One thing that IS good about the internet here, is that the price they advertise is the price you pay (at least with iinet who I'm using). I pay $49/month for 2Gb peak and 2Gb off-peak which is more than enough for our basic needs of checking email and Skype-ing. 

US internet companies tend to nickle and dime the hell out of you so your $25 internet actually ends up costing you $40 thanks to surcharges, fees that you don't know what they mean, and taxes. I pay $49/month for my internet and that's it. The only other fees I pay are for my telephone.. the line is included with my internet and all local and national calls are free, but the international calls, although cheap, do cost. In generally we pay between $60 and $80/month for internet and telephone, depending on whether or not there are family crises back home


----------



## anj1976 (Apr 24, 2008)

Dolly said:


> On Saturdays, shops shut at 5pm SHARP, some even 4pm.
> 
> No decent Chinese or Indian food to be had anywhere


Shops shutting at 5 on a saturday, but isnt that the day when the working people have an off and would want to shop? Here in Delhi (India), the mall are stuffed on saturdays and sundays and weekdays they are normally empty, the weekly closing day is tuesday, no one sits at home on saturdays or sundays since these are the only two days in a week when they can go shopping, enjoy a mel or just pass their time off by window shopping.

And Dolly you need not worry about Indian food, lemme come there, and I have two candidates already, you and tiffany coming over for a meal.. get a taste of home made indian food


----------



## anj1976 (Apr 24, 2008)

kaz101 said:


> They will say byo if you can take your own beer/wine. For wine they may charge you for opening it for you.
> 
> Regards,
> Karen


I was checking a website where all restaurants in Australia are listed, most of the restaurants are BYO, and I believe they have to take a license for that too?

But I love the idea of Bring your Own.


----------



## anj1976 (Apr 24, 2008)

Tiffani said:


> One thing that IS good about the internet here, is that the price they advertise is the price you pay (at least with iinet who I'm using). I pay $49/month for 2Gb peak and 2Gb off-peak which is more than enough for our basic needs of checking email and Skype-ing.
> 
> US internet companies tend to nickle and dime the hell out of you so your $25 internet actually ends up costing you $40 thanks to surcharges, fees that you don't know what they mean, and taxes. I pay $49/month for my internet and that's it. The only other fees I pay are for my telephone.. the line is included with my internet and all local and national calls are free, but the international calls, although cheap, do cost. In generally we pay between $60 and $80/month for internet and telephone, depending on whether or not there are family crises back home


50-60$ for phone as well as the internet is not bad actually.

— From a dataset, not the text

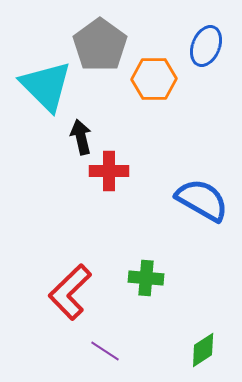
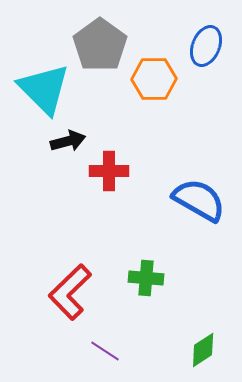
cyan triangle: moved 2 px left, 3 px down
black arrow: moved 13 px left, 4 px down; rotated 88 degrees clockwise
blue semicircle: moved 3 px left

But again, i guess you have a maximum download limit, we pay about 25$ for the internet and the phone, but mind it, no calls are free, not even local  so over and above the 25$ the bill depends on whom you call, which again is cheap, I think India is cheapest when it comes to Inbound calling. within India we can call anywhere for as low as 2 rupees a minute, and 40 rupees makes an Australian Dollar.


----------



## Dolly (Feb 17, 2008)

Tiffani said:


> I would disagree with some of this... I have found VERY good Indian food here (not looked for Chinese) but both are so ubiquitous that you have to look carefully and definitely take advice from others.


I guess I'm looking at it from a vegetarian side...on the Chinese theme, my options are vegetables with a curry sauce, vegetables with a curry sauce and yep you've guessed it......vegetables with a curry sauce!

Dolly


----------



## Tiffani (Dec 4, 2007)

LOL There's a place in Beaumaris where we go called Zaika that has fabulous veggie offerings, including vegetarian biryani which is what I usually get (not to mention the usual entrees like samosas etc). Come to think of it, the biryani isn't actually advertised as being vegetarian but I just ask if I can have it and they oblige... maybe the trick is to simply ask for a vegetarian option instead of taking the menu at face value. I've found this to be a good trick with Chinese food back home too (haven't eaten it here, like I said).


----------



## FLOYD (May 26, 2008)

Thanks for the new replies. Seeing some of the internet/phone prices and service, I don't think that would be too much of a shock cmpared to the choices in my area now. Of course, as said, I may view that different if that were my sole means of keeping up with family.

It is good to know that no one spoke of any change that caught them so off gaurd they weren't sure if they'd get used to it.


----------



## Tiffani (Dec 4, 2007)

we're highly adaptable  more than we give ourselves credit for. Every time I talk to someone who says "Oh, I could never move there" I just think "you would if you had to!" because we always do what we have to do. 

there may be things I'm not crazy about in Oz, but there's nothing so bad that I can't take it! And anyway, you're talking about a country that shares a similar history, ideology, and political system as the US (and the UK to a slightly lesser extent). If I had moved to Saudi Arabia and suddenly wasn't able to drive myself around anymore, that may have taken longer to get used to. But I have friends in Saudi who love it, so there you go!


----------



## Joleyn (Jul 10, 2007)

Hi Everyone, I haven't been on this forum for some time as I have been overseas England, Europe in general.
I came to Oz nearly 40 years ago, as a 13 year old there was the things like no toilet in the house (I nearly had a heart attack at the time!)That was my biggest culture shock then.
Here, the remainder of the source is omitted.